Come definiresti il tuo stile letterario e quali autori ti hanno influenzata maggiormente?
Non ci sono autori che mi hanno ispirata di più. Io ho sempre letto di tutto spaziando dai classici come Shakespeare, Dostoevskij, Svevo, Kafka, Calvino, ecc. a poeti come Baudelaire, Malarmè. Rimbaud, Poe, Alda Merini, ecc. fino ad arrivare ad autori più attuali come Coehlio, Rowling, Baricco, Mauro Corona, ecc. Leggo anche libri di autori poco conosciuti e credo che ci sia sempre da imparare. Il mio stile è stato definito delicato e sincero in grado di evocare paesaggi ed atmosfere sospese tra sogno e realtà.
Il bosco, il lago, le creature magiche: come nascono questi elementi nel tuo immaginario?
L’intero romanzo con I suoi personaggi, creature magiche e le sue ambientazioni nasce passeggiando tra i sentieri immersi nel bosco, nella tranquillità della natura, che conducono a due laghetti artificiali in cui si riflette lo spettacolo del paesaggio circostante.
Qual è il messaggio più profondo nascosto tra le righe del libro?

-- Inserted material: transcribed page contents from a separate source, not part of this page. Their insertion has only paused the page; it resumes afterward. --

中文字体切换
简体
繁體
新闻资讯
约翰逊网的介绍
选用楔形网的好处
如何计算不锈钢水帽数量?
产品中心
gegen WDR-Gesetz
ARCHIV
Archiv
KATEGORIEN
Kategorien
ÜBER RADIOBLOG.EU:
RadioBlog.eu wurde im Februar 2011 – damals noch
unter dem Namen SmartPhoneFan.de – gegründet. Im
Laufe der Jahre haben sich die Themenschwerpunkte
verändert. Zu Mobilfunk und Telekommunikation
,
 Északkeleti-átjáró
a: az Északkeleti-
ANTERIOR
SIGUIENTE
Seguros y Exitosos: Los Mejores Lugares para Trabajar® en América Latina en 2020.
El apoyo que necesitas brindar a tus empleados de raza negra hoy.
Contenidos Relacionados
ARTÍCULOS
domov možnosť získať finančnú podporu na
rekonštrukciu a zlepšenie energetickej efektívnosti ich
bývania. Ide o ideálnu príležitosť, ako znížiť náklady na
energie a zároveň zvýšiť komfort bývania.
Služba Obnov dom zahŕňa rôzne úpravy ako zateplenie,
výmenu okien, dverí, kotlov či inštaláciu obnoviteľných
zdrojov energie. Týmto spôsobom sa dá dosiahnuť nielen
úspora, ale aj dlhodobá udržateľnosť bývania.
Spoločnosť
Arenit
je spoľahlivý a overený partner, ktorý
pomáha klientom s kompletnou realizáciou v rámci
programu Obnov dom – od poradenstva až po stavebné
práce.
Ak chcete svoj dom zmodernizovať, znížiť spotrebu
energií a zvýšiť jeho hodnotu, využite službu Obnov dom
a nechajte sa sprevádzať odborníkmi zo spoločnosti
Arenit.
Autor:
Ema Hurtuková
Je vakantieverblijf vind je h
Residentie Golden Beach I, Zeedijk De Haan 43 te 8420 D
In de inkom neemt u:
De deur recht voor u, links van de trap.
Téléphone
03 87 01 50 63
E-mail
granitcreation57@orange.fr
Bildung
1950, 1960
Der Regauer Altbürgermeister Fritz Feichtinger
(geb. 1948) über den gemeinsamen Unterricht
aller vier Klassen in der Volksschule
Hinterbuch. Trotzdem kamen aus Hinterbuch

È un’invito ad ascoltarsi e a riscoprire sé stessi, la propria autenticità che non segue schemi prestabiliti o modelli prefabbricati, ma la riscoperta delle proprie radici, il richiamo dell’anima che ci riporta al ritrovamento di quei valori veri e autentici che spesso, ora, vengono messi da parte
Cosa ti ha emozionata di più durante la scrittura del romanzo?

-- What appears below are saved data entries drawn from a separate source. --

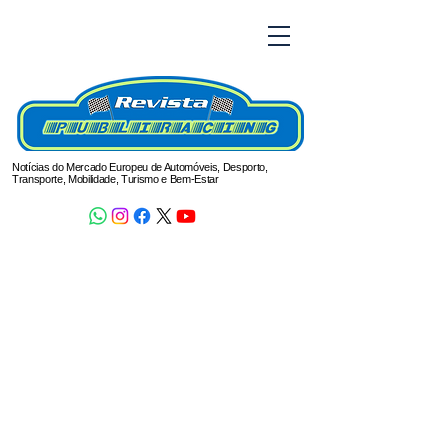
Notícias do Mercado Europeu de Automóveis, Desporto,
Transporte, Mobilidade, Turismo e Bem-Estar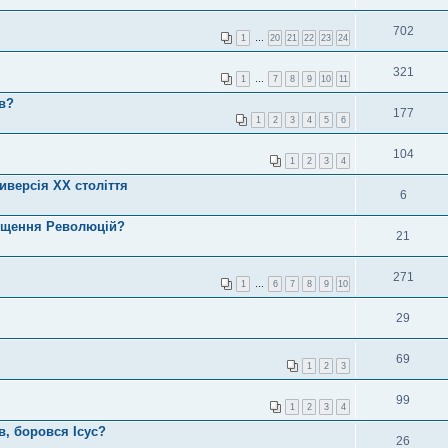
702
1
…
20
21
22
23
24
321
1
…
7
8
9
10
11
в?
177
1
2
3
4
5
6
104
1
2
3
4
иверсія ХХ століття
6
пущення Революцій?
21
271
1
…
6
7
8
9
10
29
69
1
2
3
99
1
2
3
4
в, боровся Ісус?
26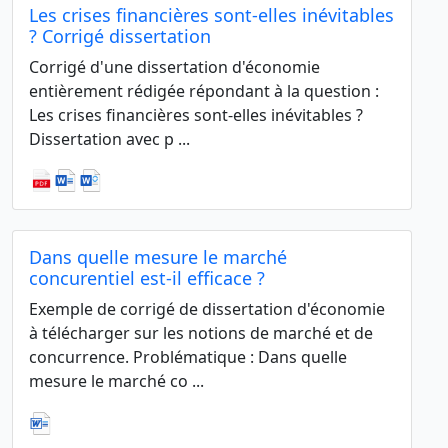
Les crises financières sont-elles inévitables
? Corrigé dissertation
Corrigé d'une dissertation d'économie
entièrement rédigée répondant à la question :
Les crises financières sont-elles inévitables ?
Dissertation avec p ...
Dans quelle mesure le marché
concurentiel est-il efficace ?
Exemple de corrigé de dissertation d'économie
à télécharger sur les notions de marché et de
concurrence. Problématique : Dans quelle
mesure le marché co ...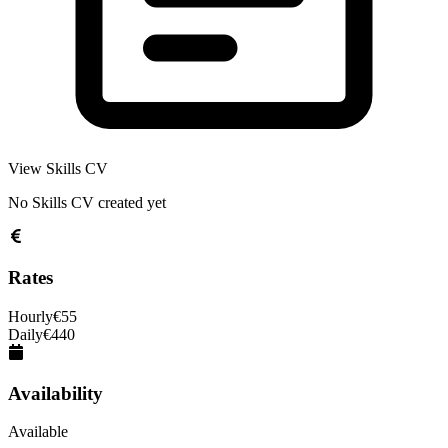
View Skills CV
No Skills CV created yet
Rates
Hourly
€
55
Daily
€
440
Availability
Available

Sicuramente vedere la storia prender forma con i suoi personaggi e le creature magiche è stato emozionante. L’emozione più grande è stata comunque vedere il libro pubblicato, poterlo toccare e sfogliare.
Hai combinato romanticismo, introspezione e fantasy. Qual è stato l’aspetto più sfidante di questo mix?
L’aspetto più sfidante è stato quello di cercare di combinare romanticismo, fantasy e introspezione tenendo vivo e costante l’interesse del lettore senza rendere la scrittura noiosa o pesante. Spero vivamente di esserci riuscita.
Quali sono le tue ambizioni future come scrittrice e quali tematiche vorresti affrontare nei prossimi lavori?
Spero che questo romanzo possa piacere e di riuscire a pubblicare altri libri magari con l’appoggio di una casa editrice.